FritzFrog a worm that infects servers via SSH and creates a decentralized botnet

Guardicore (a cloud and data center security company) has identified new malware high-tech, called "FritzFrog", which affects Linux-based servers.  FritzFrog combines a worm that is spread through a brute force attack on servers with an open SSH port and components to build a decentralized botnet It works without control nodes and does not have a single point of failure.

According to investigators, the botnet already has around 500 nodes, including servers from several universities and a large railway company. The peculiarity of FritzFrog is that it keeps all data and executable code only in memory.

Changes to the disk boil down to just adding a new SSH key to the Authorized_keys file, which is then used to access the server.

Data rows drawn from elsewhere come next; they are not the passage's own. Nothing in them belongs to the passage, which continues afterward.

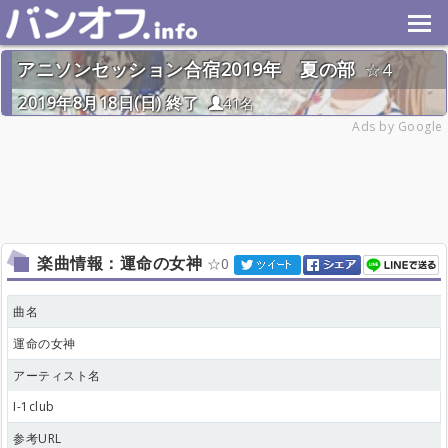
アニソンセッション合宿2019年 夏の部
4
2019年8月18日(日) 終了
41名
Ads by Google
楽曲情報：運命の女神
0
曲名
運命の女神
アーティスト名
I-1club
参考URL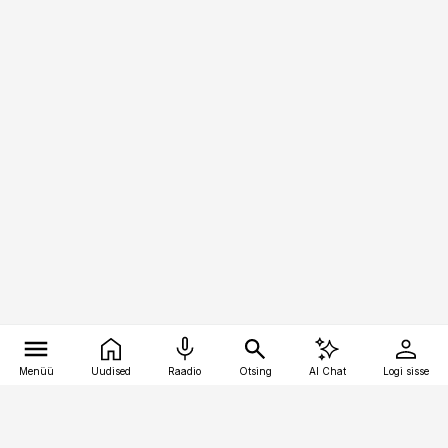
Menüü
Uudised
Raadio
Otsing
AI Chat
Logi sisse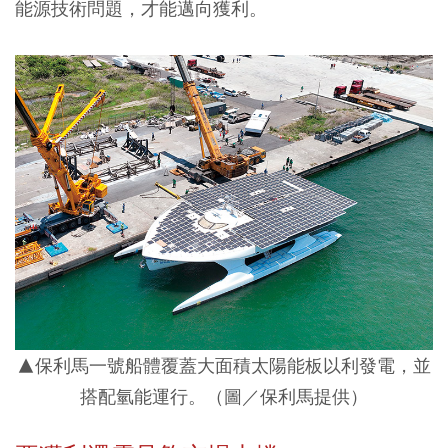
能源技術問題，才能邁向獲利。
▲保利馬一號船體覆蓋大面積太陽能板以利發電，並
搭配氫能運行。（圖／保利馬提供）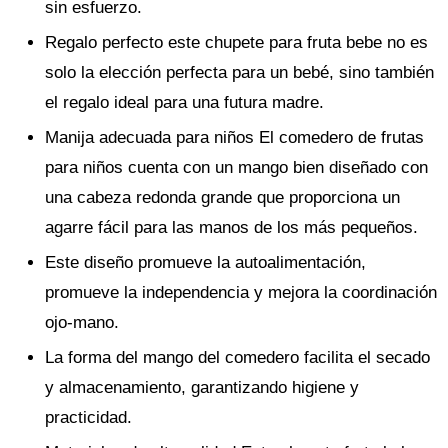
sin esfuerzo.
Regalo perfecto este chupete para fruta bebe no es
solo la elección perfecta para un bebé, sino también
el regalo ideal para una futura madre.
Manija adecuada para niños El comedero de frutas
para niños cuenta con un mango bien diseñado con
una cabeza redonda grande que proporciona un
agarre fácil para las manos de los más pequeños.
Este diseño promueve la autoalimentación,
promueve la independencia y mejora la coordinación
ojo-mano.
La forma del mango del comedero facilita el secado
y almacenamiento, garantizando higiene y
practicidad.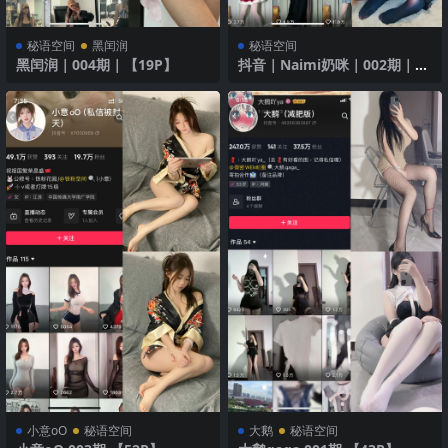
秘语空间
黑闰润
秘语空间
黑闰润｜004期｜【19P】
抖音｜Naimi奶咪｜002期｜
【42P】｜花朵连衣裙
小意oO
秘语空间
大鹅
秘语空间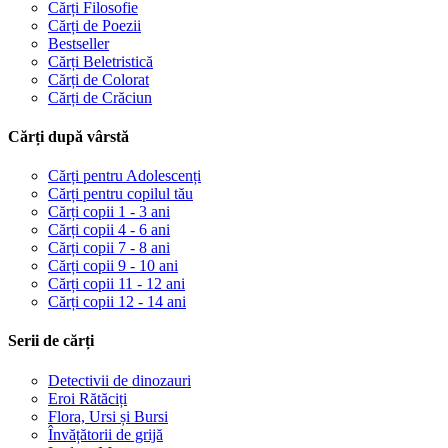
Cărți Filosofie
Cărți de Poezii
Bestseller
Cărți Beletristică
Cărți de Colorat
Cărți de Crăciun
Cărți după vârstă
Cărți pentru Adolescenți
Cărți pentru copilul tău
Cărți copii 1 - 3 ani
Cărți copii 4 - 6 ani
Cărți copii 7 - 8 ani
Cărți copii 9 - 10 ani
Cărți copii 11 - 12 ani
Cărți copii 12 - 14 ani
Serii de cărți
Detectivii de dinozauri
Eroi Rătăciți
Flora, Ursi și Bursi
Învățătorii de grijă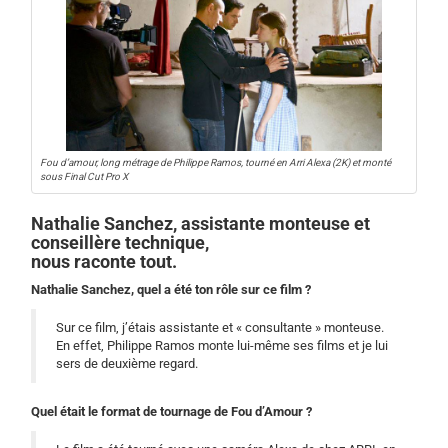
Fou d’amour, long métrage de Philippe Ramos, tourné en Arri Alexa (2K) et monté
sous Final Cut Pro X
Nathalie Sanchez, assistante monteuse et
conseillère technique,
nous raconte tout.
Nathalie Sanchez, quel a été ton rôle sur ce film ?
Sur ce film, j’étais assistante et « consultante » monteuse.
En effet, Philippe Ramos monte lui-même ses films et je lui
sers de deuxième regard.
Quel était le format de tournage de Fou d’Amour ?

System files remain unchanged, rendering the worm invisible to systems that verify the integrity of the checksum. The memory also contains dictionaries for brute force passwords and data for mining, which are synchronized between nodes using the P2P protocol.

Malicious components are camouflaged under the "ifconfig", "libexec", "php-fpm" and "nginx" processes.

Botnet nodes monitor the health of their neighbors, and in the event of a server restart or even an operating system reinstallation (if the modified authorized_keys file has been transferred to the new system), they reactivate malicious components on the host.

For communication, regular SSH is used: The malware also launches a local "netcat" that joins the localhost interface and listens for traffic on port 1234, which external nodes access through an SSH tunnel, using the allowed_keys key to connect.

Malware includes several modules that run on different threads:

  • Cracker- Use raw passwords on attacked servers.
  • CryptoComm + Parser- Organize an encrypted P2P connection.
  • Cast Votes: it is a mechanism for the joint selection of target hosts for an attack.
  • TargetFeed: get a list of nodes to attack from neighboring nodes.
  • DeployMgmt: it is an implementation of a worm that spreads malicious code to a compromised server.
  • owned- It is responsible for connecting to servers that are already running malicious code.
  • Assemble- Assemble a file in memory from separately transferred blocks.
  • antivir- A module to suppress competitor malware, detects and kills processes with the string "xmr" that consume CPU resources.
  • Libexec: is a module for mining Monero cryptocurrencies.

The P2P protocol used in FritzFrog supports around 30 commands responsible for transferring data between nodes, starting scripts, transferring malware components, polling status, exchanging logs, starting a proxy, etc.

Information is transmitted through an encrypted channel standalone with serialization in JSON format. For encryption, AES asymmetric encryption and Base64 encoding are used. The DH (Diffie-Hellman) protocol is used for key exchange. To determine the state, the nodes constantly exchange ping requests.

All botnet nodes maintain a distributed database with information about attacked and compromised systems.

Attack targets are synchronized across the entire botnet- Each node attacks a separate target, that is, two different botnet nodes will not attack the same host.

Nodes they also collect and transmit local statistics to neighbors, such as free memory size, uptime, CPU load, and SSH login activity.

This information used to decide whether to start the mining process or use a node only to attack other systems (For example, mining does not start on loaded systems or systems with frequent administrator connections).

Los investigadores have proposed a simple shell script to identify FritzFrog.

To determine if the system is damaged, signs such as the presence of a listening connection on port 1234, the presence of a malicious key in the authorized keys (the same SSH key is installed on all nodes), and the presence of processes in execution "ifconfig", "libexec", "php-fpm" in memory and "nginx" that have no associated executables ("/ proc / / exe »pointing to a remote file).

The presence of traffic on network port 5555, which occurs when malware accesses a typical web.xmrpool.eu pool while mining the Monero cryptocurrency, can also serve as a signal.